Nature and Music: Primary to the Patient Experience
July 11, 2014
I have written many times about the value of music and nature at the bedside and how it impacts the patient experience. However, I am not sure the nature of academic writing conveys what actually happens for patients and families.
Their stories (so many of which have been shared with us) describe transformative moments that no scholarly paper or study can express.
To put things into perspective, we are not easily found (by design). The C.A.R.E. Channel broadcast does not promote our company beyond the logo and copyright that appear for a few seconds at the end of each hour. So, for a patient to find us takes real work.
Here is a sampling of the hundreds of stories we’ve been privileged to hear from patients, family members, and staff:
“Tonight, I visited for a while with a young woman who has experienced much abuse in her life, and who entered the hospital last week with chest pain. When she came into her room, she saw stars shooting across the TV screen and she burst into tears. She came to discover that The C.A.R.E. Channel has been very helpful during her stay. She turned to it both to calm her fears, and also to tap her emotions and help her to cry. In such a short time, The C.A.R.E. Channel has been making a very powerful impact here.”
“My dad absolutely loves The C.A.R.E. Channel. He’s 93 with dementia and doesn’t like to watch TV. But he watched C.A.R.E. while in the hospital. His eyes were glued to the television. The nature scenes are so beautiful and calming, and having been a nature photographer, and lover of the outdoors, the scenes just captivated him. We are so grateful to have found something he enjoys. Thank you C.A.R.E Channel for bringing some joy back into my dad’s life!”

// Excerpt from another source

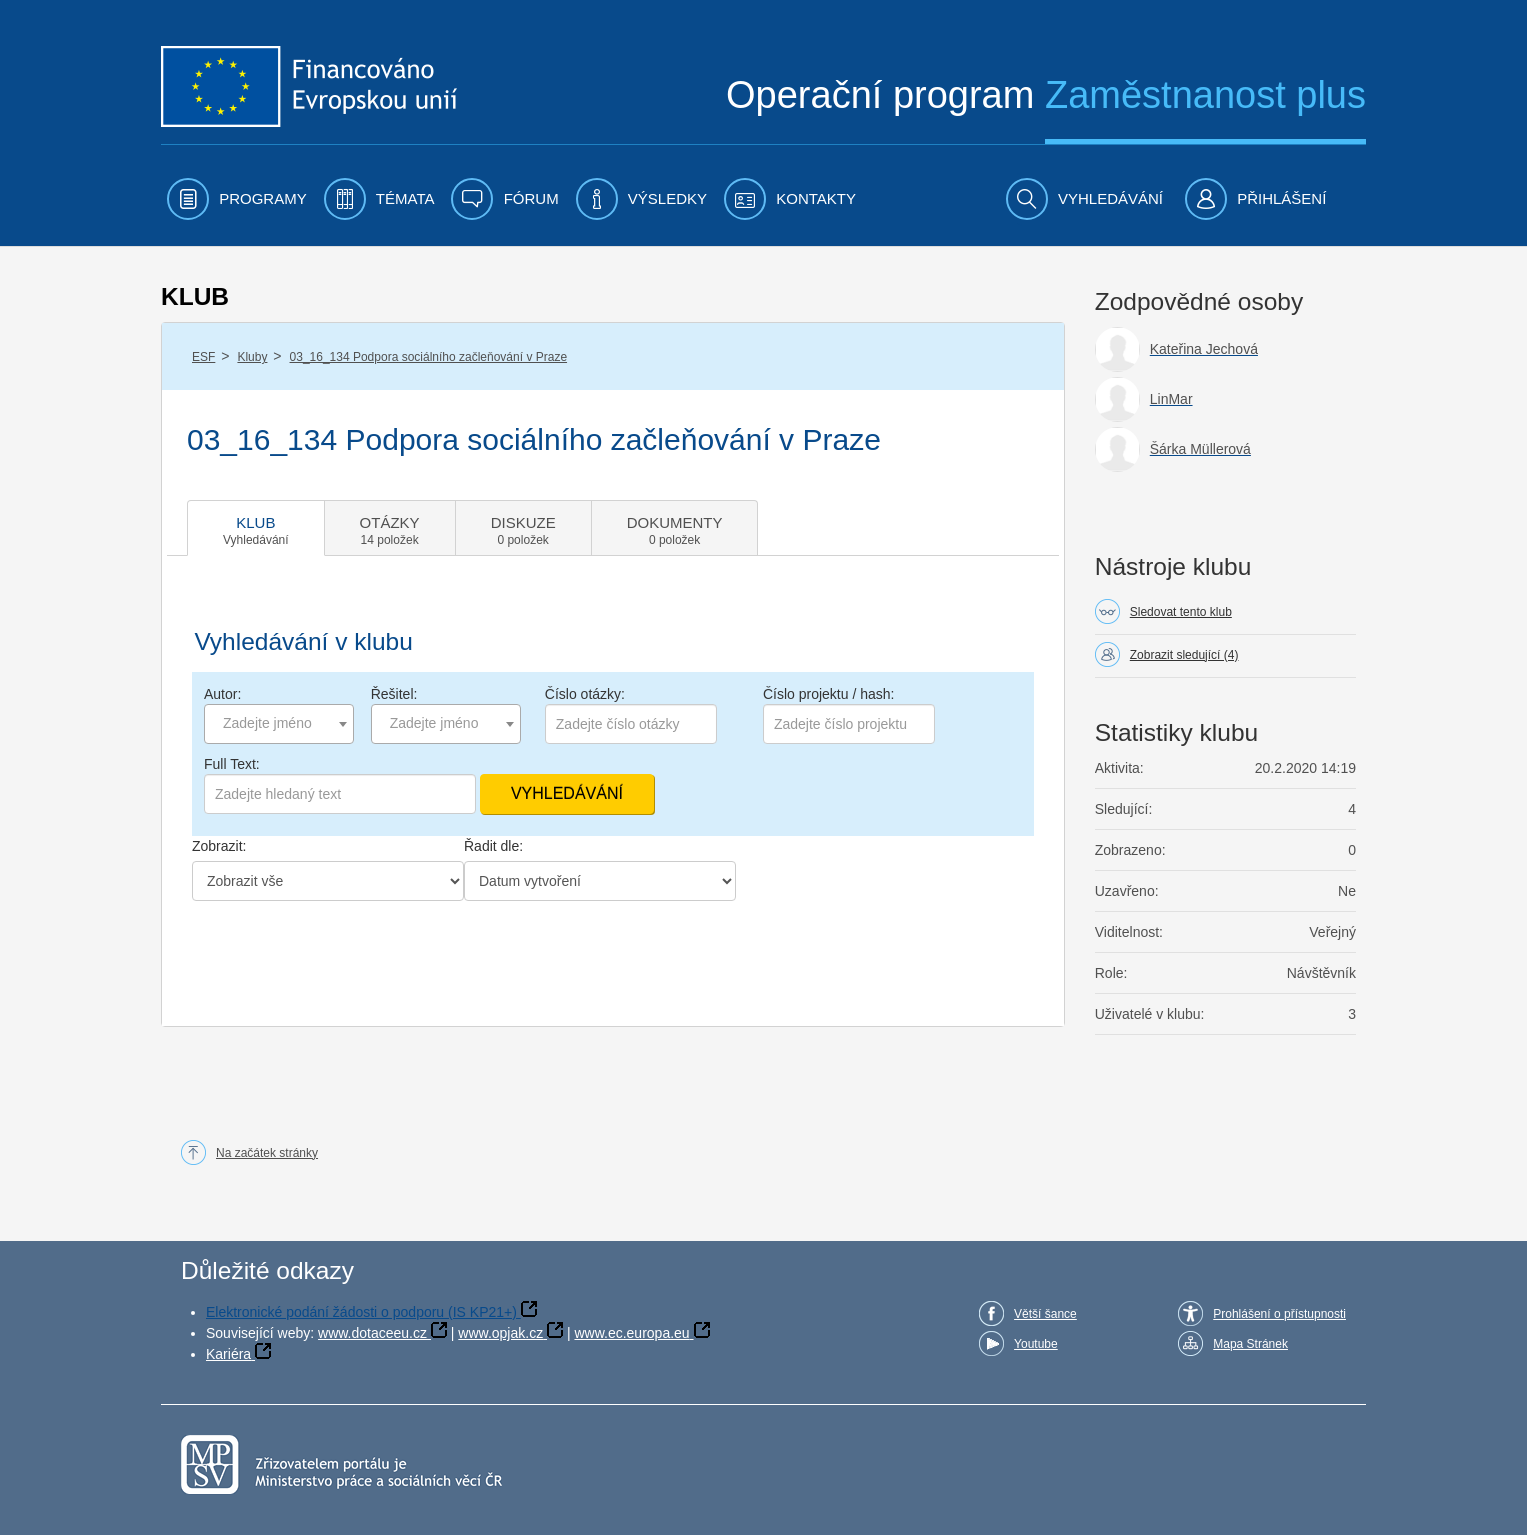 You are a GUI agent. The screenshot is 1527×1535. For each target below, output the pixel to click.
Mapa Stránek (1250, 1344)
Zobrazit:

“My Mother spent over a week in the hospital, during which we learned her breast cancer has returned and metastasized to her lungs. She is estimated to have just months, and has been returned home to her apartment at an assisted living facility. She LOVED The C.A.R.E. channel. I was surprised to see her consistently tuning away from other channels she used to watch – she really benefited from the beautiful video and lovely music. Is there ANY way I can get this C.A.R.E. channel for her in her apartment? Please. I need to make her remaining time as beautiful as possible.”
And just this morning, a gentleman whose father had been in one of our hospice client facilities, expressed how much he loved “the peaceful experience you helped provide at the end of my Dad’s life.” So, how do we quantify this experience or measure what cannot be measured?
Several white papers I have written bring scholarship into the dialogue about how the patient’s micro-environment, often limited to the edge of his or her bed, impacts patient outcomes. However, neither studies nor reporting can express what actually happens in moments when no one is the room except the patient, the family member, or the loved one.
In those intimate moments when what is actually experienced can be silent suffering and fear, a patient can be swaddled in beauty, can be soothed by melody, and can remember what makes life worth living.